De fato, se a reparação do dano moral é pedida no contexto de uma ação coletiva latu sensu, sem a necessária possibilidade de individualização, tal pedido se mostra impossível na esfera jurídica.


Em outro julgado, histórico na tratativa do tema[6], percebe-se com clareza o que ora se defende:


“(…) a incompatibilidade entre o dano moral, qualificado pela noção de dor e sofrimento psíquico, e a transindividualidade, evidenciada pela indeterminabilidade do sujeito passivo e indivisibilidade da ofensa objeto de reparação, conduz à não indenizabilidade do dano moral coletivo (…).” (STJ – Resp. 821.891/RS, Rel.

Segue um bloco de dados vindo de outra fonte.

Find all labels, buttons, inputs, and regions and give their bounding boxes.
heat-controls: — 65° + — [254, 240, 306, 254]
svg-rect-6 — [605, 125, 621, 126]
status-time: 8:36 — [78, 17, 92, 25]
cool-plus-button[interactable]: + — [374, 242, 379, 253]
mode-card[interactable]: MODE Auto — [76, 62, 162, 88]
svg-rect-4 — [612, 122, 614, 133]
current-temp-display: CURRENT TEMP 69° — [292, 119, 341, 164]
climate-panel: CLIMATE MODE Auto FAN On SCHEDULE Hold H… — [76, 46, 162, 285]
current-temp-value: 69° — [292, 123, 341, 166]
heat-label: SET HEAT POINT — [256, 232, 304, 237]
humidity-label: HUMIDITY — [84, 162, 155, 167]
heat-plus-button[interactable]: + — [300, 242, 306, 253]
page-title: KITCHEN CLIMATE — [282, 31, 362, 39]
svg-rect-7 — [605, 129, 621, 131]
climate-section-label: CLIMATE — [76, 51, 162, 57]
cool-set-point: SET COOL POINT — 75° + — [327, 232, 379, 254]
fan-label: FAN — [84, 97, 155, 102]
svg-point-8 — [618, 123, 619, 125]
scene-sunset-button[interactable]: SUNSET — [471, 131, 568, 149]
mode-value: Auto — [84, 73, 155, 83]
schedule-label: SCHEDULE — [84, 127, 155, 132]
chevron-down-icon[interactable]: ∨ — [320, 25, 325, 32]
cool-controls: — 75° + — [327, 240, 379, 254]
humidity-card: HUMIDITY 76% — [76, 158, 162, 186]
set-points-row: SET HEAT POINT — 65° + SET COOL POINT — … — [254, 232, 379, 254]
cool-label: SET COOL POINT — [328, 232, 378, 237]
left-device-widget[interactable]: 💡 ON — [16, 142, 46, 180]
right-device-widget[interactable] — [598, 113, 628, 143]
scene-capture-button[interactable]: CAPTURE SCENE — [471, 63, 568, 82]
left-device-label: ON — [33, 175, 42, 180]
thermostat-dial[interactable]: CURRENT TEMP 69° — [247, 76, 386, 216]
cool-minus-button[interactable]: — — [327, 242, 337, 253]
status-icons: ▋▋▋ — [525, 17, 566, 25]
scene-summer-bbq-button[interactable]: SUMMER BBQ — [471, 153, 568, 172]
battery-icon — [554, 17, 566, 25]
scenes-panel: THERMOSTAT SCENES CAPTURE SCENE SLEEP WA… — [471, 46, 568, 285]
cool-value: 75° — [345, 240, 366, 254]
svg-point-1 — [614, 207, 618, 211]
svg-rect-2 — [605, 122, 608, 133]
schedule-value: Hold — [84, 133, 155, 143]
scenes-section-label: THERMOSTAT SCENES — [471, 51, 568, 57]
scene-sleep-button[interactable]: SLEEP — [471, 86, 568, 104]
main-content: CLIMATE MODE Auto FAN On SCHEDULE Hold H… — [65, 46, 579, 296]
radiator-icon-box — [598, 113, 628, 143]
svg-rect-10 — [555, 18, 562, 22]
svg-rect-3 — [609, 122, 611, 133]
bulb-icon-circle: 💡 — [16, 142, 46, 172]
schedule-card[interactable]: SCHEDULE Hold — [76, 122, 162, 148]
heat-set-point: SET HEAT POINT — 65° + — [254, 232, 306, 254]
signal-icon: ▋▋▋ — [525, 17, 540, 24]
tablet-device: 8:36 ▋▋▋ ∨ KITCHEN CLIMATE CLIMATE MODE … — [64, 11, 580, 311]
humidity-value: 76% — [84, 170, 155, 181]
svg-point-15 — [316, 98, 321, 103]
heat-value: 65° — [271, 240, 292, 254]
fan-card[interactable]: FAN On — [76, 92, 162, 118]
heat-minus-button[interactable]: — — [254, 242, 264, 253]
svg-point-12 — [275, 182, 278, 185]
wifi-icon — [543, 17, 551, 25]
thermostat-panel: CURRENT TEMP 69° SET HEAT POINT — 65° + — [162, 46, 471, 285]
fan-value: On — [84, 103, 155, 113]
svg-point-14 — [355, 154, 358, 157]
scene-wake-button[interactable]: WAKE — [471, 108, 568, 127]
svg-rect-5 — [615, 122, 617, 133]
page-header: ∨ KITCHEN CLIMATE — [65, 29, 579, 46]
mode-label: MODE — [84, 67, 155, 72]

Ministro LUIZ FUX, PRIMEIRA TURMA, julgado em 08/04/2008, DJe 12/05/2008)


Portanto, estreitando o entendimento que ora se propõe, os direitos difusos e coletivos em sentido estrito, por não serem passíveis de individualização, não reconhecem a existência do dano moral. Ao contrário, entendemos possível o pedido de dano moral calcado em direitos individuais homogêneos, estes individualizáveis como demonstrado acima.      


 


Notas:  

[1] O CDC, ao alterar a Lei da Ação Civil Pública (artigo 21), atuou como unificador da sistemática processual vigente aos institutos dos direitos difusos, coletivos e individuais homogêneos. Por essa razão seus conceitos de direitos coletivos latu sensu são aplicáveis a todo ordenamento jurídico (nesse sentido Antônio Gidi, Coisa Julgada e Litispendência em Ações Coletivas, p. 77)

[2] Antônio Gidi, em Coisa Julgada e Litispendência em Ações Coletivas, Saraiva.

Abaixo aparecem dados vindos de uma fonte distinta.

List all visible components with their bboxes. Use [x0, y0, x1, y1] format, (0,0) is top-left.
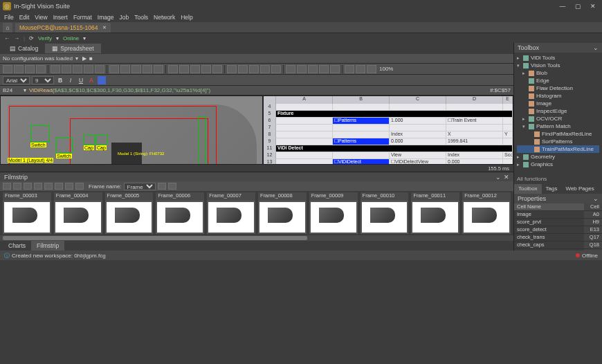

[3] Nelson Nery também afirma: “Da ocorrência de um mesmo fato, podem originar-se pretensões difusas, coletivas e individuais.” (Código de Defesa do Consumidor: comentado pelos autores do ante-projeto: 1998, pag. 778)

[4] “Interpretar restritivamente o pedido é tirar dele tudo quanto nele se contém e só nele se contém, sem que se possa ampliá-lo por força de interpretação extensiva ou por consideração outra qualquer de caráter hermenêutico. Compreendido no pedido só o que expressamente contiver, não o que possa, virtualmente, ser o seu conteúdo.” (José Joaquim Calmon de Passos, Comentários ao Código de Processo Civil, 8ª edição, volume 3, p. 209).

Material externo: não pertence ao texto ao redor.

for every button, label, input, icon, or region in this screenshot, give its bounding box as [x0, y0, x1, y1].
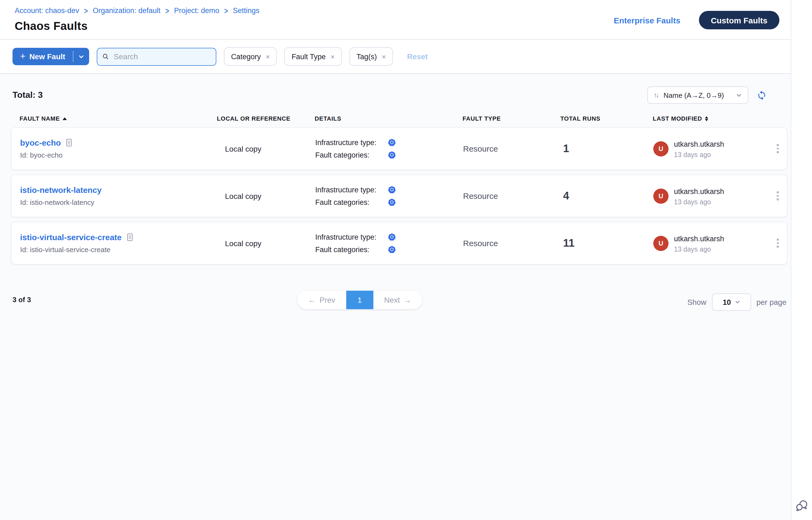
close-icon[interactable]: × [266, 52, 270, 60]
total-count: Total: 3 [12, 90, 43, 100]
fault-name-link[interactable]: istio-virtual-service-create [20, 233, 122, 242]
page-header: Account: chaos-dev > Organization: defau… [0, 0, 791, 40]
filter-category[interactable]: Category × [224, 47, 277, 66]
sort-updown-icon [705, 116, 708, 121]
sort-dropdown-value: Name (A→Z, 0→9) [664, 91, 724, 99]
last-modified-cell: U utkarsh.utkarsh 13 days ago [653, 233, 767, 253]
fault-name-link[interactable]: byoc-echo [20, 138, 61, 147]
search-box [97, 48, 216, 66]
column-last-modified[interactable]: LAST MODIFIED [653, 115, 767, 122]
refresh-icon [757, 90, 767, 100]
reset-filters-button[interactable]: Reset [407, 52, 428, 61]
copy-icon[interactable] [66, 138, 72, 147]
new-fault-button[interactable]: + New Fault [12, 48, 73, 65]
chat-bubbles-icon [795, 499, 808, 512]
column-fault-type: FAULT TYPE [462, 115, 560, 122]
main-column: Account: chaos-dev > Organization: defau… [0, 0, 791, 520]
chat-widget-button[interactable] [795, 499, 808, 515]
fault-id: Id: byoc-echo [20, 151, 218, 159]
table-row[interactable]: istio-network-latency Id: istio-network-… [11, 175, 788, 217]
new-fault-label: New Fault [29, 52, 65, 61]
modified-date: 13 days ago [674, 198, 724, 206]
page-1-button[interactable]: 1 [346, 291, 373, 309]
prev-page-button[interactable]: ← Prev [297, 291, 346, 309]
kubernetes-icon [388, 198, 396, 206]
modified-date: 13 days ago [674, 151, 724, 158]
total-runs-cell: 1 [561, 142, 653, 155]
fault-name-cell: byoc-echo Id: byoc-echo [11, 138, 218, 159]
show-label: Show [687, 298, 706, 307]
arrow-left-icon: ← [308, 295, 316, 304]
column-total-runs: TOTAL RUNS [560, 115, 653, 122]
breadcrumb-separator-icon: > [165, 6, 169, 15]
fault-categories-label: Fault categories: [315, 245, 382, 254]
next-page-button[interactable]: Next → [373, 291, 422, 309]
sort-controls: ↑↓ Name (A→Z, 0→9) [647, 86, 767, 104]
details-cell: Infrastructure type: Fault categories: [315, 233, 463, 254]
infrastructure-type-label: Infrastructure type: [315, 233, 382, 241]
toolbar: + New Fault Category × Fault Type [0, 40, 791, 74]
filter-tags[interactable]: Tag(s) × [350, 47, 393, 66]
page-size-select[interactable]: 10 [712, 293, 751, 311]
custom-faults-tab[interactable]: Custom Faults [699, 11, 779, 29]
kubernetes-icon [388, 245, 396, 253]
breadcrumb-project[interactable]: Project: demo [174, 6, 219, 15]
details-cell: Infrastructure type: Fault categories: [315, 138, 463, 159]
chevron-down-icon [736, 92, 742, 98]
modified-by: utkarsh.utkarsh [674, 234, 724, 243]
column-fault-name-label: FAULT NAME [20, 115, 60, 122]
fault-categories-label: Fault categories: [315, 198, 382, 206]
table-row[interactable]: istio-virtual-service-create Id: istio-v… [11, 222, 788, 265]
avatar: U [653, 236, 668, 251]
breadcrumb-organization[interactable]: Organization: default [93, 6, 160, 15]
local-or-reference-cell: Local copy [218, 191, 315, 200]
sort-arrows-icon: ↑↓ [654, 91, 658, 99]
copy-icon[interactable] [127, 233, 133, 241]
total-runs-cell: 11 [561, 237, 653, 250]
content-area: Total: 3 ↑↓ Name (A→Z, 0→9) [0, 74, 791, 520]
filter-category-label: Category [231, 52, 261, 60]
chaos-faults-page: Account: chaos-dev > Organization: defau… [0, 0, 812, 520]
new-fault-split-button: + New Fault [12, 48, 89, 65]
row-menu-button[interactable] [767, 188, 788, 204]
sort-dropdown[interactable]: ↑↓ Name (A→Z, 0→9) [647, 86, 749, 104]
column-last-modified-label: LAST MODIFIED [653, 115, 702, 122]
refresh-button[interactable] [757, 90, 767, 100]
fault-name-link[interactable]: istio-network-latency [20, 185, 102, 194]
pagination-row: 3 of 3 ← Prev 1 Next → Show 10 [0, 290, 791, 310]
last-modified-cell: U utkarsh.utkarsh 13 days ago [653, 186, 767, 206]
enterprise-faults-tab[interactable]: Enterprise Faults [614, 16, 681, 25]
column-details: DETAILS [315, 115, 462, 122]
fault-id: Id: istio-network-latency [20, 198, 218, 206]
column-local-or-reference: LOCAL OR REFERENCE [217, 115, 315, 122]
row-menu-button[interactable] [767, 236, 788, 251]
breadcrumb-account[interactable]: Account: chaos-dev [15, 6, 79, 15]
avatar: U [653, 141, 668, 156]
table-header-row: FAULT NAME LOCAL OR REFERENCE DETAILS FA… [11, 115, 788, 122]
list-header: Total: 3 ↑↓ Name (A→Z, 0→9) [12, 86, 767, 104]
breadcrumb-settings[interactable]: Settings [233, 6, 259, 15]
total-runs-cell: 4 [561, 190, 653, 202]
next-label: Next [384, 295, 400, 304]
arrow-right-icon: → [404, 295, 411, 304]
fault-type-cell: Resource [463, 144, 561, 153]
table-row[interactable]: byoc-echo Id: byoc-echo Local copy Infra… [11, 127, 788, 170]
column-fault-name[interactable]: FAULT NAME [11, 115, 217, 122]
close-icon[interactable]: × [330, 52, 334, 60]
kubernetes-icon [388, 186, 396, 193]
new-fault-dropdown-button[interactable] [73, 48, 89, 65]
kubernetes-icon [388, 151, 396, 159]
filter-chips: Category × Fault Type × Tag(s) × [224, 47, 393, 66]
pagination-summary: 3 of 3 [12, 295, 31, 304]
breadcrumb-separator-icon: > [84, 6, 88, 15]
breadcrumb-separator-icon: > [224, 6, 228, 15]
fault-categories-label: Fault categories: [315, 151, 382, 159]
filter-fault-type[interactable]: Fault Type × [284, 47, 342, 66]
fault-name-cell: istio-virtual-service-create Id: istio-v… [11, 233, 218, 254]
search-input[interactable] [113, 52, 211, 61]
page-size-value: 10 [722, 298, 731, 306]
close-icon[interactable]: × [382, 52, 386, 60]
kubernetes-icon [388, 138, 396, 146]
row-menu-button[interactable] [767, 141, 788, 156]
prev-label: Prev [320, 295, 335, 304]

[5] Esse tópico é importante para delimitar a possibilidade jurídica do pedido no bojo de uma eventual ação e, principalmente, para reafirmar o caráter prático ao presente trabalho.

[6] Neste julgado, proferido em 2008, o Ministro Luiz Fux modificou seu anterior entendimento, firmando-o no sentido da impossibilidade de indenização do dano moral coletivo, uma vez que há incompatibilidade do instituto com indivisibilidade da ofensa.

Informações Sobre o Autor

Lucas Sachsida Junqueira Carneiro

Promotor de Justiça do Estado de Alagoas; Pós-graduado em Direito Constitucional pela Unisul Pós-graduando em Gestão Jurídica da Empresa pela Unesp e Mestrando em Direitos Humanos pela Unesp.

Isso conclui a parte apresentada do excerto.